TASK INSTRUCTIONS: Without changing a single word, write out every entry.

INFORMATION SUPPLIED:

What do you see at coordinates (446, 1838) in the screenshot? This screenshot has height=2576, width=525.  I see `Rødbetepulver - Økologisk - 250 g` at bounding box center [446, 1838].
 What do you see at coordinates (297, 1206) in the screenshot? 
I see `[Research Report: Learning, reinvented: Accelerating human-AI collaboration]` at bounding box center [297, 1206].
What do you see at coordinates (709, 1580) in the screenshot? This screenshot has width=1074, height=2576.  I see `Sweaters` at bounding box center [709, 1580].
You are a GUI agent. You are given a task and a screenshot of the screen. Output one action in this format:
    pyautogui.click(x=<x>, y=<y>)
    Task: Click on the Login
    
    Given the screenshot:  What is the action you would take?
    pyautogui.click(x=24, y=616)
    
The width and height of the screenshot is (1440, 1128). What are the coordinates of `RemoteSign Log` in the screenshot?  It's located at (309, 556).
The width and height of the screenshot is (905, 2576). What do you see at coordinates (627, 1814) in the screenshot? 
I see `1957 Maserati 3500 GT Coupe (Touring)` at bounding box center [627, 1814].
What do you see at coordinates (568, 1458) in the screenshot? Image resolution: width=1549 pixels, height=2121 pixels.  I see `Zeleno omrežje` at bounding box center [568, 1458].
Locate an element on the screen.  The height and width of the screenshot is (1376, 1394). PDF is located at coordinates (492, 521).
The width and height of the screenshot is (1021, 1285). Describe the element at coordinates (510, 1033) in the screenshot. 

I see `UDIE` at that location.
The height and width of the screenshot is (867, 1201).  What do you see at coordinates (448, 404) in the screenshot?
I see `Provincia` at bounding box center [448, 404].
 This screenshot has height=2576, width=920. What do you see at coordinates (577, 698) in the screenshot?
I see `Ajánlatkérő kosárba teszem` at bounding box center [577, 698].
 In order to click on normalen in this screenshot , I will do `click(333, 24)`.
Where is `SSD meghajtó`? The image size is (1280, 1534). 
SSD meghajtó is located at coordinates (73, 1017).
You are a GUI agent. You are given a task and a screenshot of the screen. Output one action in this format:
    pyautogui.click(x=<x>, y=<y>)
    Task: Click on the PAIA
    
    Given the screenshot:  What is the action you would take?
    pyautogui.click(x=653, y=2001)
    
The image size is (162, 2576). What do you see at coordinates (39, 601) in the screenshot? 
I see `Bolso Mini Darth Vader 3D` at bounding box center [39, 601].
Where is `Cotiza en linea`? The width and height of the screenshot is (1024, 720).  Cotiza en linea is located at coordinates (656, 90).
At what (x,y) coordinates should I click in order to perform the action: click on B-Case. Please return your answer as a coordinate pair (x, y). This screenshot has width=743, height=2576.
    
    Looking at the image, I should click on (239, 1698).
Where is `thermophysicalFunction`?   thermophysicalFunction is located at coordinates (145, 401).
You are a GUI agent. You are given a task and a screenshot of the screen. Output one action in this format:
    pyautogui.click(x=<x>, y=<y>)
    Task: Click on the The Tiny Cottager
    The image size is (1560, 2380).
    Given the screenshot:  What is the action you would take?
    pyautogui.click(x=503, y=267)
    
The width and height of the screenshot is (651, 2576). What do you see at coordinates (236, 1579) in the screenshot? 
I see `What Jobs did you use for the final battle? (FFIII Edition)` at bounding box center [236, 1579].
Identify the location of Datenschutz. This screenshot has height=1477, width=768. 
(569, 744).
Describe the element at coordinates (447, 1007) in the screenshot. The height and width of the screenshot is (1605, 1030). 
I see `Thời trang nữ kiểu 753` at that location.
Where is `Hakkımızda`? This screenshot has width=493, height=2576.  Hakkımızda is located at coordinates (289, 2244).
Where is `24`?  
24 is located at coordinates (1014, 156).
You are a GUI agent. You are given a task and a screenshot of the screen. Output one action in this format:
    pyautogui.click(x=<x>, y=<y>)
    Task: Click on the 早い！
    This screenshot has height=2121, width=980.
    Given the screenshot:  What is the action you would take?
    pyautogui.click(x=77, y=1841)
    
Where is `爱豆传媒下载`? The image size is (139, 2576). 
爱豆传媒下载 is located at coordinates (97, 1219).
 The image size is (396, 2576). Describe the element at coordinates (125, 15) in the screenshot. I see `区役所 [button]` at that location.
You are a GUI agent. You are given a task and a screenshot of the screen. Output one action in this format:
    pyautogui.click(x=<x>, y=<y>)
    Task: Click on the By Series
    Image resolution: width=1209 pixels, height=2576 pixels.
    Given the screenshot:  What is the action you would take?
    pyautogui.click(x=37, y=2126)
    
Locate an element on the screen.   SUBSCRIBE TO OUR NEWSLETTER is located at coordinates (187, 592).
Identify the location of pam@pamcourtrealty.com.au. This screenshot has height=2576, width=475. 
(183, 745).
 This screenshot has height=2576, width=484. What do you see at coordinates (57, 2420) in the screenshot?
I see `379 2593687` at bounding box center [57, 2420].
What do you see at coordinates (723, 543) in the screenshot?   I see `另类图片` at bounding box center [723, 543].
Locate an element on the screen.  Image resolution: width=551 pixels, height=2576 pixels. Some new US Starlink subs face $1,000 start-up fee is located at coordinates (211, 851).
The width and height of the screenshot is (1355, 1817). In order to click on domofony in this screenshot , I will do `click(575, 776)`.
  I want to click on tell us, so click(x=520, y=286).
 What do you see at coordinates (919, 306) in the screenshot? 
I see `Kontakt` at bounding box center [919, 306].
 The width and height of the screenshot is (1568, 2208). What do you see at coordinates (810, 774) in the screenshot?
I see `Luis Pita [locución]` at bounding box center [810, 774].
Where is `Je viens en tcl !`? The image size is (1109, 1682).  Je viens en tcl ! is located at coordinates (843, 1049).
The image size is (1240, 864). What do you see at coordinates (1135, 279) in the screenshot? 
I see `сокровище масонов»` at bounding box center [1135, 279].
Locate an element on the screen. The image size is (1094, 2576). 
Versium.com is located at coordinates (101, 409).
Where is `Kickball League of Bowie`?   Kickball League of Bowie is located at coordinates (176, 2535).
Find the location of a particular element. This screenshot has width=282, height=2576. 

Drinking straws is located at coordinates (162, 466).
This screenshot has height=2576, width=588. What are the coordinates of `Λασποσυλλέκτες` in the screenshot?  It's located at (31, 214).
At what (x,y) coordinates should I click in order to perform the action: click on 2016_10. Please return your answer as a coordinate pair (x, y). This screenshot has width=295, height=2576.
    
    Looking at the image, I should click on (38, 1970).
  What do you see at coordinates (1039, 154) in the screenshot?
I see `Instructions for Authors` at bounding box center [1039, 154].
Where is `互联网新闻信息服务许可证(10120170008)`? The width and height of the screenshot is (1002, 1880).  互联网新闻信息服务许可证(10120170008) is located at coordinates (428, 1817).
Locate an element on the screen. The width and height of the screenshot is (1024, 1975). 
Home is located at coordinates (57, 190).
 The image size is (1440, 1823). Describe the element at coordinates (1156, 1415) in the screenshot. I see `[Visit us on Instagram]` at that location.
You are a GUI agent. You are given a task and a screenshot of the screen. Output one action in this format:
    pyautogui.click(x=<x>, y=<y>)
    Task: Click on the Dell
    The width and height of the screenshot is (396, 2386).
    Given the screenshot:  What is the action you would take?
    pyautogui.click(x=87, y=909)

EXERCISE OUTPUT:
What do you see at coordinates (446, 1838) in the screenshot? This screenshot has height=2576, width=525.  I see `Rødbetepulver - Økologisk - 250 g` at bounding box center [446, 1838].
 What do you see at coordinates (297, 1206) in the screenshot? 
I see `[Research Report: Learning, reinvented: Accelerating human-AI collaboration]` at bounding box center [297, 1206].
What do you see at coordinates (709, 1580) in the screenshot? This screenshot has width=1074, height=2576.  I see `Sweaters` at bounding box center [709, 1580].
You are a GUI agent. You are given a task and a screenshot of the screen. Output one action in this format:
    pyautogui.click(x=<x>, y=<y>)
    Task: Click on the Login
    
    Given the screenshot:  What is the action you would take?
    pyautogui.click(x=24, y=616)
    
The width and height of the screenshot is (1440, 1128). What are the coordinates of `RemoteSign Log` in the screenshot?  It's located at (309, 556).
The width and height of the screenshot is (905, 2576). What do you see at coordinates (627, 1814) in the screenshot? 
I see `1957 Maserati 3500 GT Coupe (Touring)` at bounding box center [627, 1814].
What do you see at coordinates (568, 1458) in the screenshot? Image resolution: width=1549 pixels, height=2121 pixels.  I see `Zeleno omrežje` at bounding box center [568, 1458].
Locate an element on the screen.  The height and width of the screenshot is (1376, 1394). PDF is located at coordinates (492, 521).
The width and height of the screenshot is (1021, 1285). Describe the element at coordinates (510, 1033) in the screenshot. 

I see `UDIE` at that location.
The height and width of the screenshot is (867, 1201).  What do you see at coordinates (448, 404) in the screenshot?
I see `Provincia` at bounding box center [448, 404].
 This screenshot has height=2576, width=920. What do you see at coordinates (577, 698) in the screenshot?
I see `Ajánlatkérő kosárba teszem` at bounding box center [577, 698].
 In order to click on normalen in this screenshot , I will do `click(333, 24)`.
Where is `SSD meghajtó`? The image size is (1280, 1534). 
SSD meghajtó is located at coordinates (73, 1017).
You are a GUI agent. You are given a task and a screenshot of the screen. Output one action in this format:
    pyautogui.click(x=<x>, y=<y>)
    Task: Click on the PAIA
    
    Given the screenshot:  What is the action you would take?
    pyautogui.click(x=653, y=2001)
    
The image size is (162, 2576). What do you see at coordinates (39, 601) in the screenshot? 
I see `Bolso Mini Darth Vader 3D` at bounding box center [39, 601].
Where is `Cotiza en linea`? The width and height of the screenshot is (1024, 720).  Cotiza en linea is located at coordinates (656, 90).
At what (x,y) coordinates should I click in order to perform the action: click on B-Case. Please return your answer as a coordinate pair (x, y). This screenshot has width=743, height=2576.
    
    Looking at the image, I should click on (239, 1698).
Where is `thermophysicalFunction`?   thermophysicalFunction is located at coordinates (145, 401).
You are a GUI agent. You are given a task and a screenshot of the screen. Output one action in this format:
    pyautogui.click(x=<x>, y=<y>)
    Task: Click on the The Tiny Cottager
    The image size is (1560, 2380).
    Given the screenshot:  What is the action you would take?
    pyautogui.click(x=503, y=267)
    
The width and height of the screenshot is (651, 2576). What do you see at coordinates (236, 1579) in the screenshot? 
I see `What Jobs did you use for the final battle? (FFIII Edition)` at bounding box center [236, 1579].
Identify the location of Datenschutz. This screenshot has height=1477, width=768. 
(569, 744).
Describe the element at coordinates (447, 1007) in the screenshot. The height and width of the screenshot is (1605, 1030). 
I see `Thời trang nữ kiểu 753` at that location.
Where is `Hakkımızda`? This screenshot has width=493, height=2576.  Hakkımızda is located at coordinates (289, 2244).
Where is `24`?  
24 is located at coordinates (1014, 156).
You are a GUI agent. You are given a task and a screenshot of the screen. Output one action in this format:
    pyautogui.click(x=<x>, y=<y>)
    Task: Click on the 早い！
    This screenshot has height=2121, width=980.
    Given the screenshot:  What is the action you would take?
    pyautogui.click(x=77, y=1841)
    
Where is `爱豆传媒下载`? The image size is (139, 2576). 
爱豆传媒下载 is located at coordinates (97, 1219).
 The image size is (396, 2576). Describe the element at coordinates (125, 15) in the screenshot. I see `区役所 [button]` at that location.
You are a GUI agent. You are given a task and a screenshot of the screen. Output one action in this format:
    pyautogui.click(x=<x>, y=<y>)
    Task: Click on the By Series
    Image resolution: width=1209 pixels, height=2576 pixels.
    Given the screenshot:  What is the action you would take?
    pyautogui.click(x=37, y=2126)
    
Locate an element on the screen.   SUBSCRIBE TO OUR NEWSLETTER is located at coordinates (187, 592).
Identify the location of pam@pamcourtrealty.com.au. This screenshot has height=2576, width=475. 
(183, 745).
 This screenshot has height=2576, width=484. What do you see at coordinates (57, 2420) in the screenshot?
I see `379 2593687` at bounding box center [57, 2420].
What do you see at coordinates (723, 543) in the screenshot?   I see `另类图片` at bounding box center [723, 543].
Locate an element on the screen.  Image resolution: width=551 pixels, height=2576 pixels. Some new US Starlink subs face $1,000 start-up fee is located at coordinates (211, 851).
The width and height of the screenshot is (1355, 1817). In order to click on domofony in this screenshot , I will do `click(575, 776)`.
  I want to click on tell us, so click(x=520, y=286).
 What do you see at coordinates (919, 306) in the screenshot? 
I see `Kontakt` at bounding box center [919, 306].
 The width and height of the screenshot is (1568, 2208). What do you see at coordinates (810, 774) in the screenshot?
I see `Luis Pita [locución]` at bounding box center [810, 774].
Where is `Je viens en tcl !`? The image size is (1109, 1682).  Je viens en tcl ! is located at coordinates (843, 1049).
The image size is (1240, 864). What do you see at coordinates (1135, 279) in the screenshot? 
I see `сокровище масонов»` at bounding box center [1135, 279].
Locate an element on the screen. The image size is (1094, 2576). 
Versium.com is located at coordinates (101, 409).
Where is `Kickball League of Bowie`?   Kickball League of Bowie is located at coordinates (176, 2535).
Find the location of a particular element. This screenshot has width=282, height=2576. 

Drinking straws is located at coordinates (162, 466).
This screenshot has height=2576, width=588. What are the coordinates of `Λασποσυλλέκτες` in the screenshot?  It's located at (31, 214).
At what (x,y) coordinates should I click in order to perform the action: click on 2016_10. Please return your answer as a coordinate pair (x, y). This screenshot has width=295, height=2576.
    
    Looking at the image, I should click on (38, 1970).
  What do you see at coordinates (1039, 154) in the screenshot?
I see `Instructions for Authors` at bounding box center [1039, 154].
Where is `互联网新闻信息服务许可证(10120170008)`? The width and height of the screenshot is (1002, 1880).  互联网新闻信息服务许可证(10120170008) is located at coordinates (428, 1817).
Locate an element on the screen. The width and height of the screenshot is (1024, 1975). 
Home is located at coordinates (57, 190).
 The image size is (1440, 1823). Describe the element at coordinates (1156, 1415) in the screenshot. I see `[Visit us on Instagram]` at that location.
You are a GUI agent. You are given a task and a screenshot of the screen. Output one action in this format:
    pyautogui.click(x=<x>, y=<y>)
    Task: Click on the Dell
    The width and height of the screenshot is (396, 2386).
    Given the screenshot:  What is the action you would take?
    pyautogui.click(x=87, y=909)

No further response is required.